◆ DATA EXTRACT ◆
════════════════

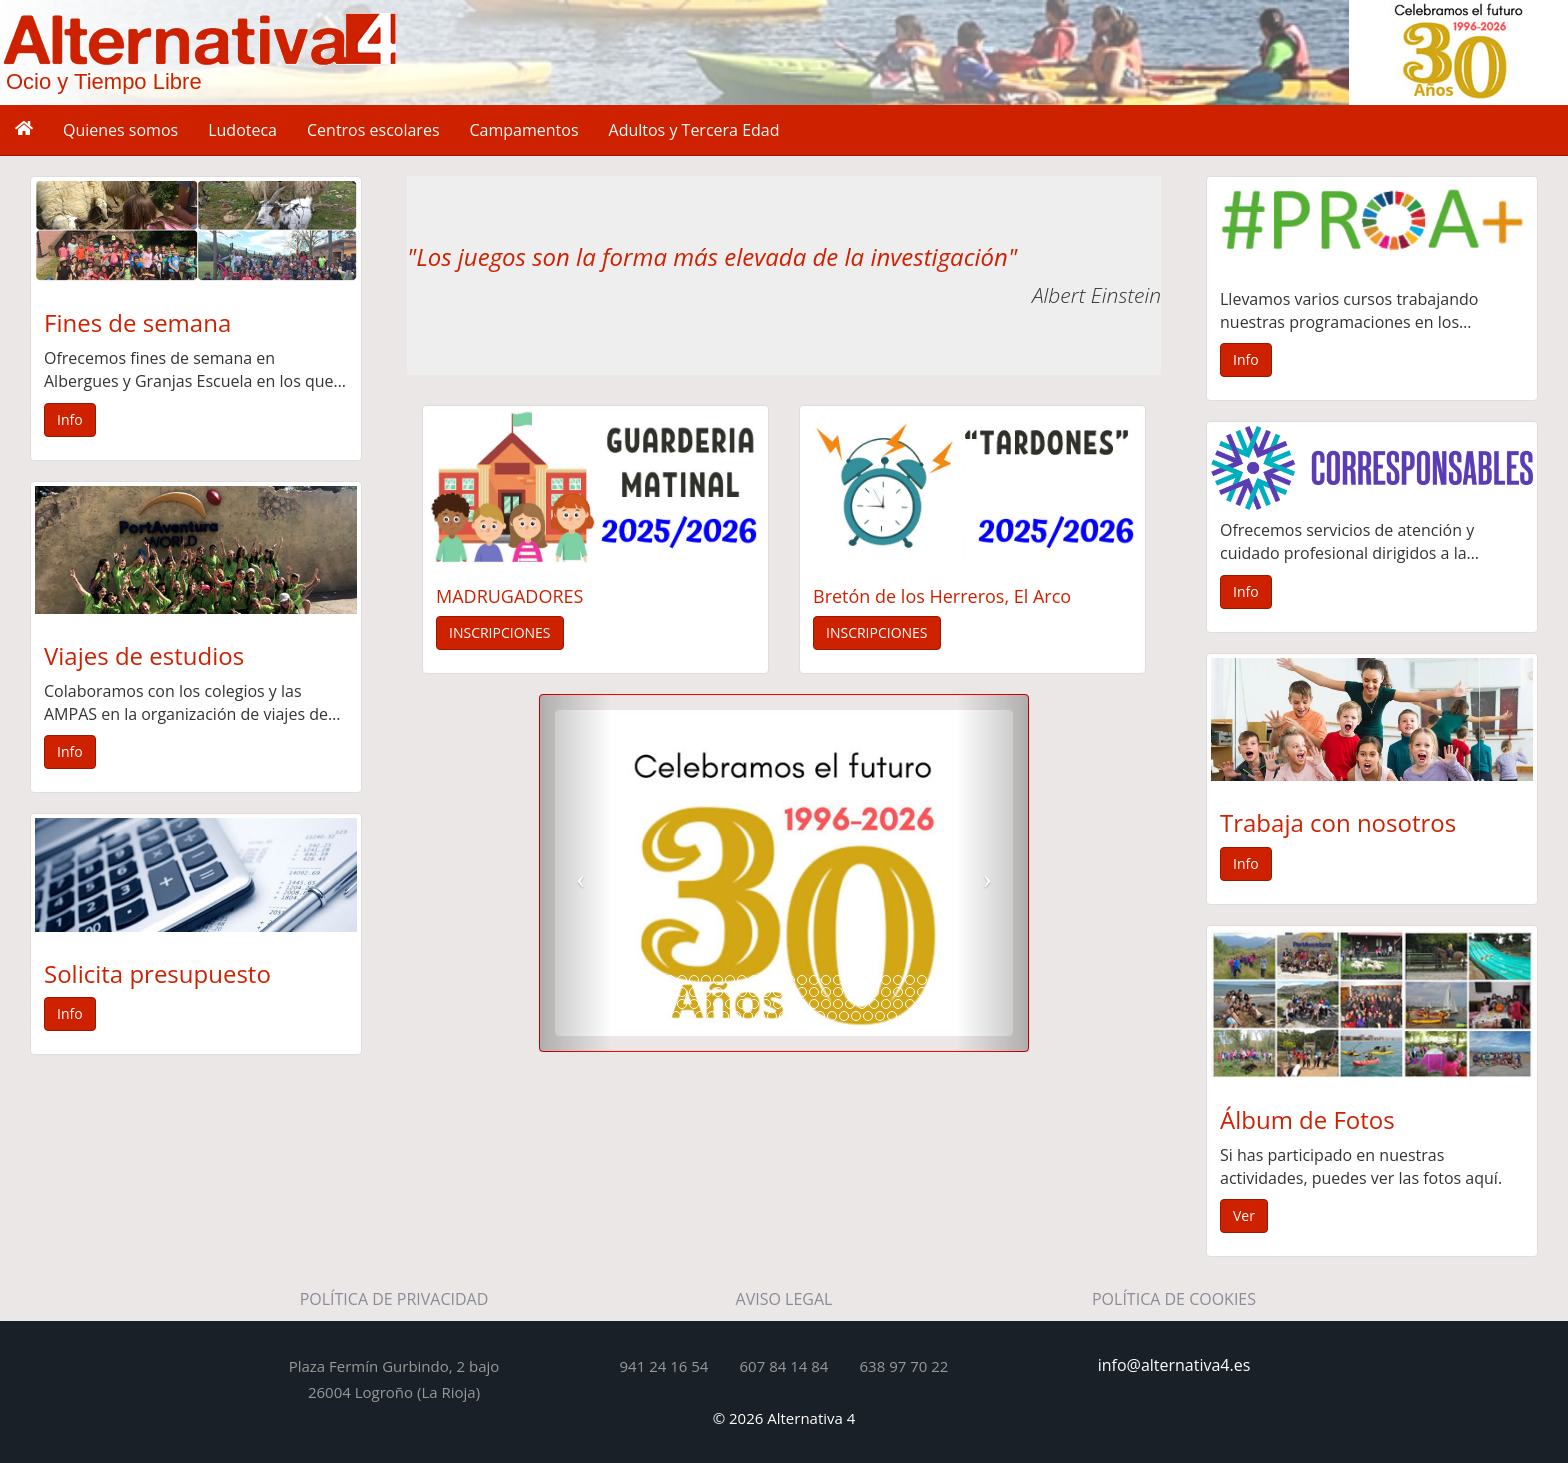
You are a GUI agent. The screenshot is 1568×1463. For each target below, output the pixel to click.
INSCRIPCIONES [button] (500, 632)
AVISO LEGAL (784, 1299)
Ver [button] (1244, 1215)
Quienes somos (120, 130)
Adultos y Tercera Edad (694, 130)
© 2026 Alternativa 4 (784, 1418)
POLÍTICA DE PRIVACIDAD (394, 1299)
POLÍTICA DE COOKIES (1174, 1299)
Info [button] (70, 419)
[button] (576, 872)
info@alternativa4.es (1174, 1365)
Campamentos (524, 130)
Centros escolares (373, 130)
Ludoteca (242, 130)
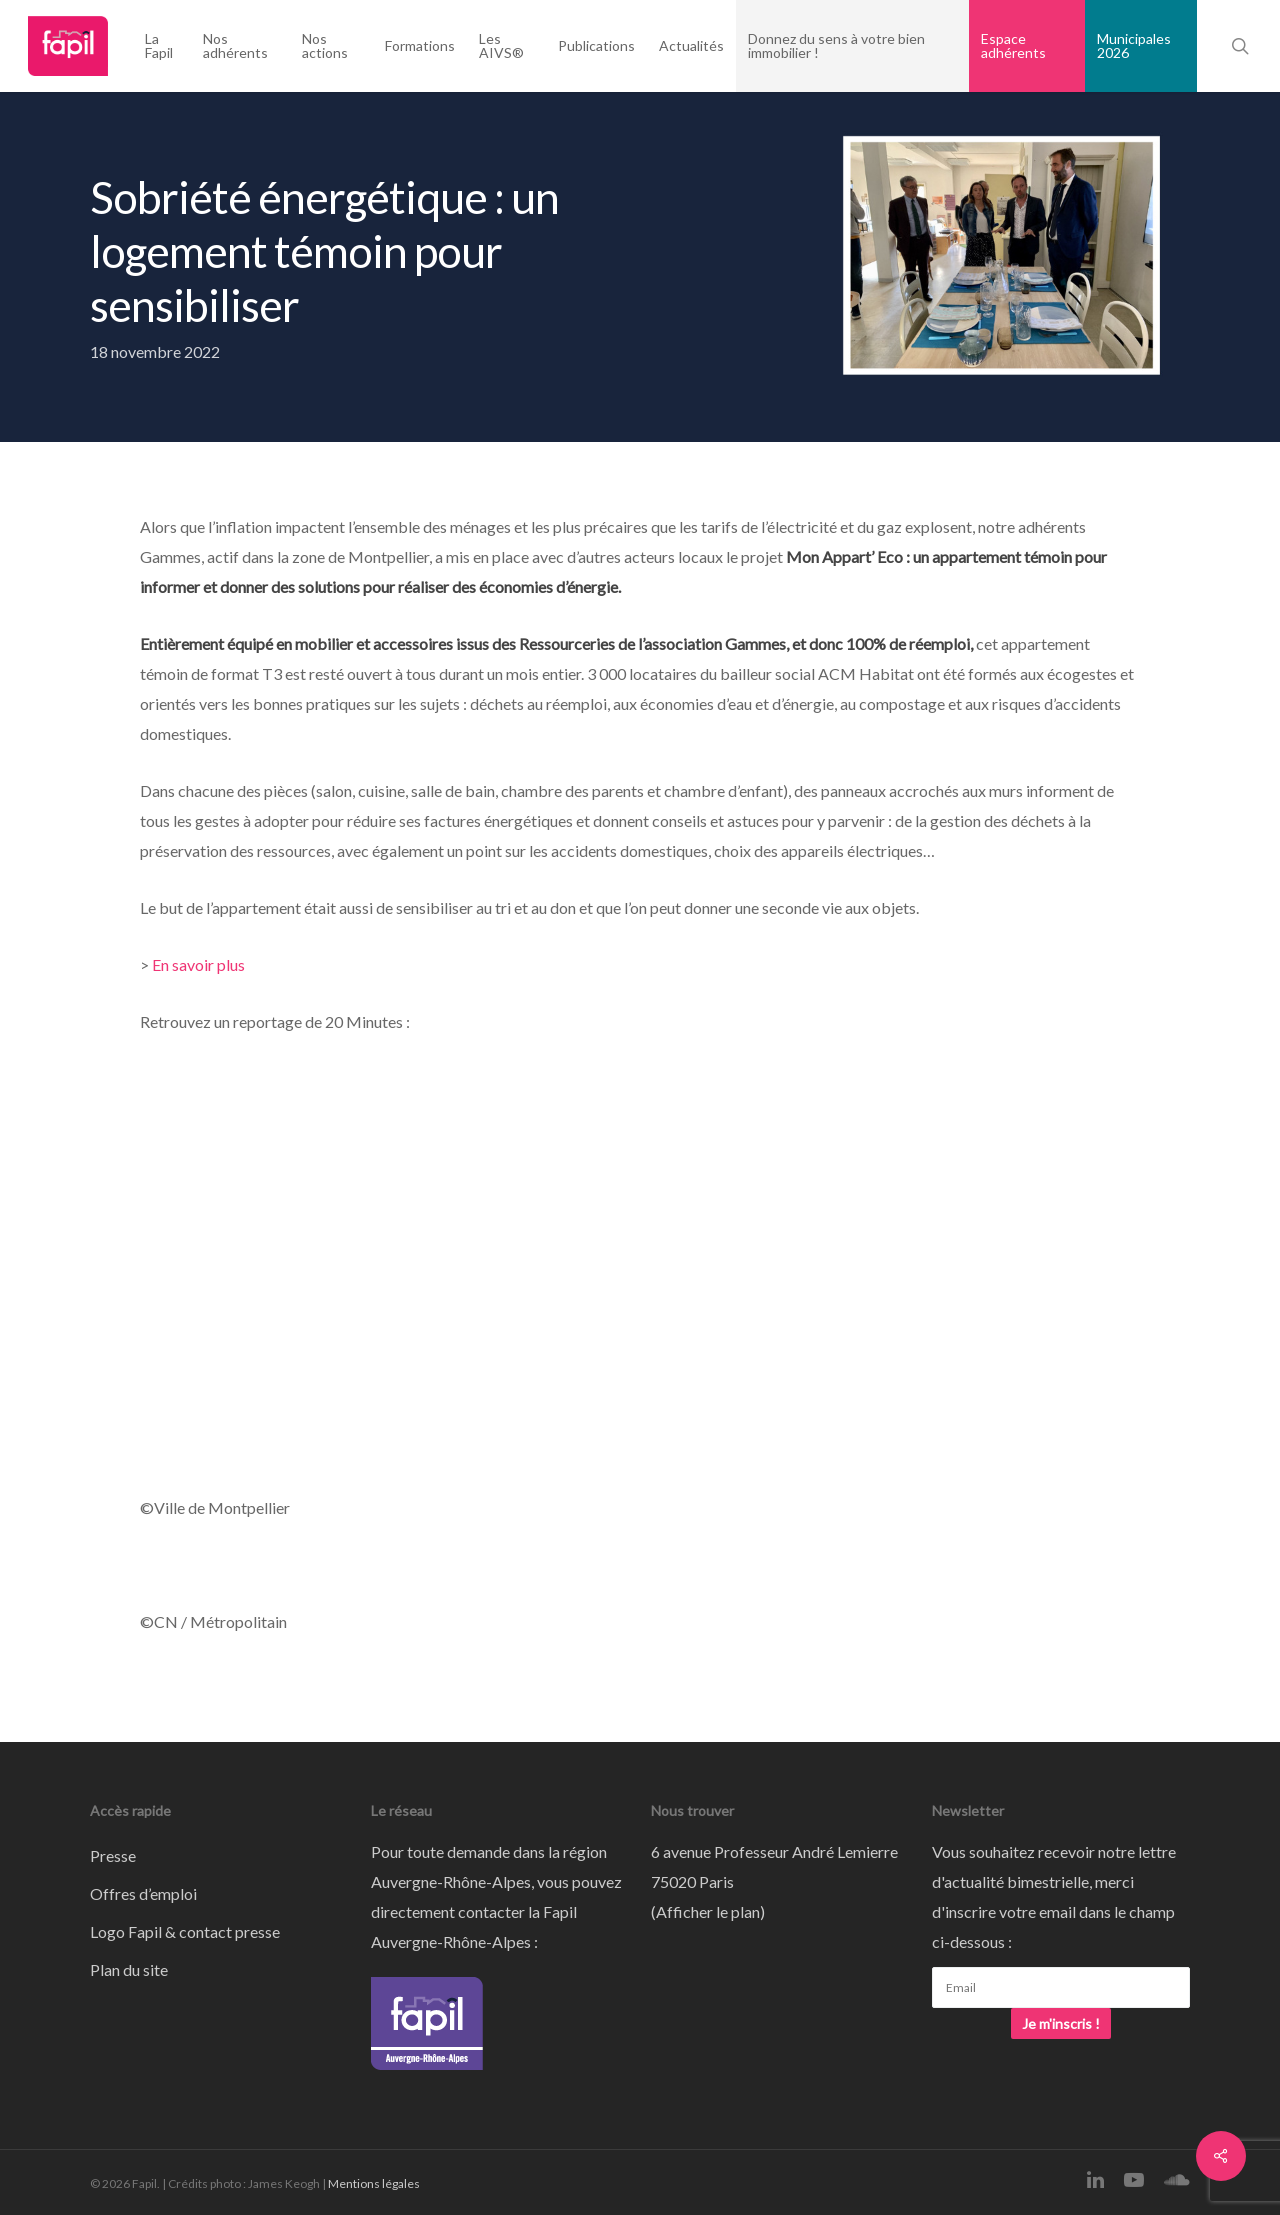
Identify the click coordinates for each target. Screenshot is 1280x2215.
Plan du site (129, 1969)
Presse (113, 1855)
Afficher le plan (708, 1911)
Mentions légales (374, 2183)
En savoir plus (198, 964)
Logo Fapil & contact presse (185, 1931)
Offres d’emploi (143, 1893)
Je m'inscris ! (1061, 2023)
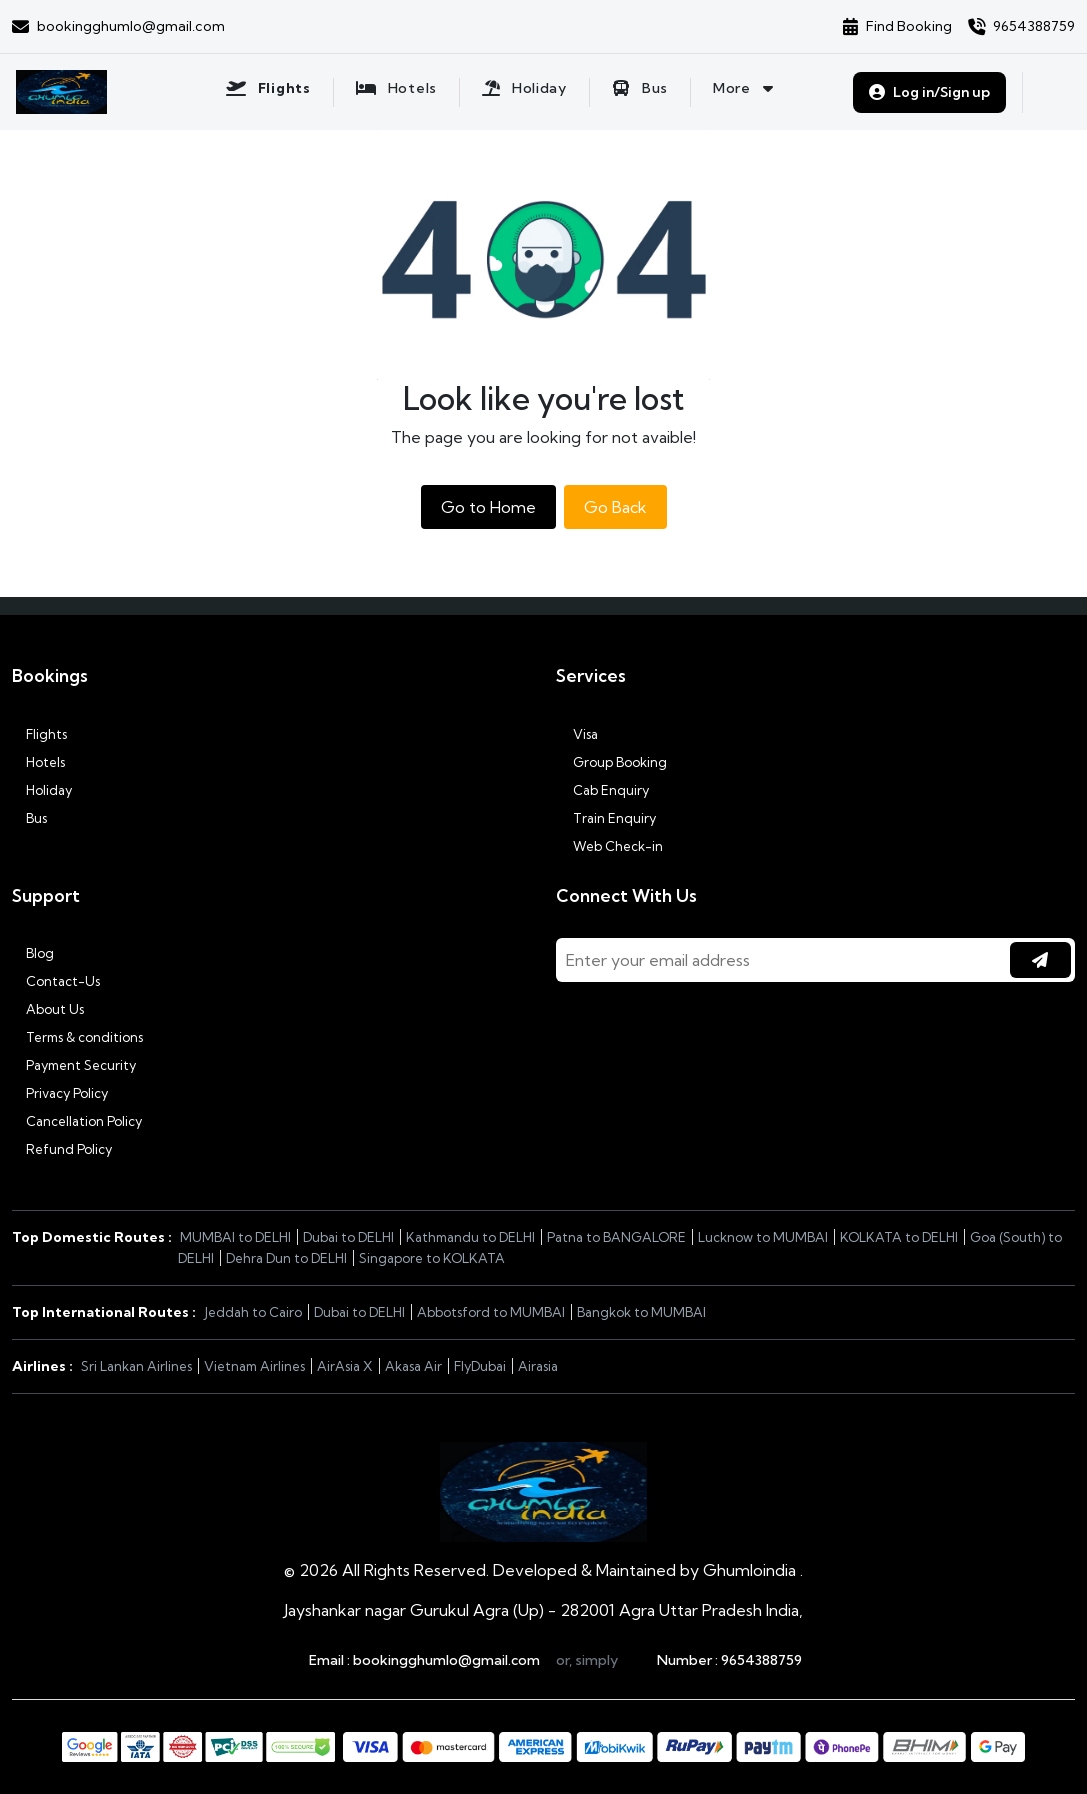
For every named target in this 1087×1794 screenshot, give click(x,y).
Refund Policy (62, 1149)
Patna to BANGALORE (616, 1237)
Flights (39, 734)
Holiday (42, 790)
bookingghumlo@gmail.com (446, 1660)
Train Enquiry (606, 818)
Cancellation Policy (77, 1121)
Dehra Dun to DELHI (286, 1258)
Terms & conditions (77, 1037)
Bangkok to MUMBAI (641, 1312)
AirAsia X (345, 1366)
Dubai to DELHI (348, 1237)
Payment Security (74, 1065)
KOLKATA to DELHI (899, 1237)
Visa (577, 734)
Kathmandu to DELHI (470, 1237)
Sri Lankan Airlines (136, 1366)
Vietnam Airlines (254, 1366)
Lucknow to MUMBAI (763, 1237)
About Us (48, 1009)
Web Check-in (609, 846)
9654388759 (761, 1660)
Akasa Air (413, 1366)
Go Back (615, 507)
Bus (29, 818)
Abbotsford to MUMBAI (491, 1312)
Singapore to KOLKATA (432, 1258)
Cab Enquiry (602, 790)
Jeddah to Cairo (253, 1312)
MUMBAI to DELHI (235, 1237)
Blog (33, 953)
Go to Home (488, 507)
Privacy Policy (60, 1093)
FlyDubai (480, 1366)
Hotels (38, 762)
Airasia (538, 1366)
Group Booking (611, 762)
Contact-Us (56, 981)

════════════════

◆ EXERCISE PROMPT ◆
Write out all the entries precisely as given, omitting each image.

◆ REPLY ◆
You are a GUI agent. The screenshot is 1568×1463. For each target below, output the pixel to click.
INSCRIPCIONES [button] (500, 632)
AVISO LEGAL (784, 1299)
Ver [button] (1244, 1215)
Quienes somos (120, 130)
Adultos y Tercera Edad (694, 130)
© 2026 Alternativa 4 (784, 1418)
POLÍTICA DE PRIVACIDAD (394, 1299)
POLÍTICA DE COOKIES (1174, 1299)
Info [button] (70, 419)
[button] (576, 872)
info@alternativa4.es (1174, 1365)
Campamentos (524, 130)
Centros escolares (373, 130)
Ludoteca (242, 130)
Identify the click coordinates for each target. Screenshot is 1280x2215.
Plan du site (129, 1969)
Presse (113, 1855)
Afficher le plan (708, 1911)
Mentions légales (374, 2183)
En savoir plus (198, 964)
Logo Fapil & contact presse (185, 1931)
Offres d’emploi (143, 1893)
Je m'inscris ! (1061, 2023)
For every named target in this 1087×1794 screenshot, give click(x,y).
Refund Policy (62, 1149)
Patna to BANGALORE (616, 1237)
Flights (39, 734)
Holiday (42, 790)
bookingghumlo@gmail.com (446, 1660)
Train Enquiry (606, 818)
Cancellation Policy (77, 1121)
Dehra Dun to DELHI (286, 1258)
Terms & conditions (77, 1037)
Bangkok to MUMBAI (641, 1312)
AirAsia X (345, 1366)
Dubai to DELHI (348, 1237)
Payment Security (74, 1065)
KOLKATA to DELHI (899, 1237)
Visa (577, 734)
Kathmandu to DELHI (470, 1237)
Sri Lankan Airlines (136, 1366)
Vietnam Airlines (254, 1366)
Lucknow to MUMBAI (763, 1237)
About Us (48, 1009)
Web Check-in (609, 846)
9654388759 (761, 1660)
Akasa Air (413, 1366)
Go Back (615, 507)
Bus (29, 818)
Abbotsford to MUMBAI (491, 1312)
Singapore to KOLKATA (432, 1258)
Cab Enquiry (602, 790)
Jeddah to Cairo (253, 1312)
MUMBAI to DELHI (235, 1237)
Blog (33, 953)
Go to Home (488, 507)
Privacy Policy (60, 1093)
FlyDubai (480, 1366)
Hotels (38, 762)
Airasia (538, 1366)
Group Booking (611, 762)
Contact-Us (56, 981)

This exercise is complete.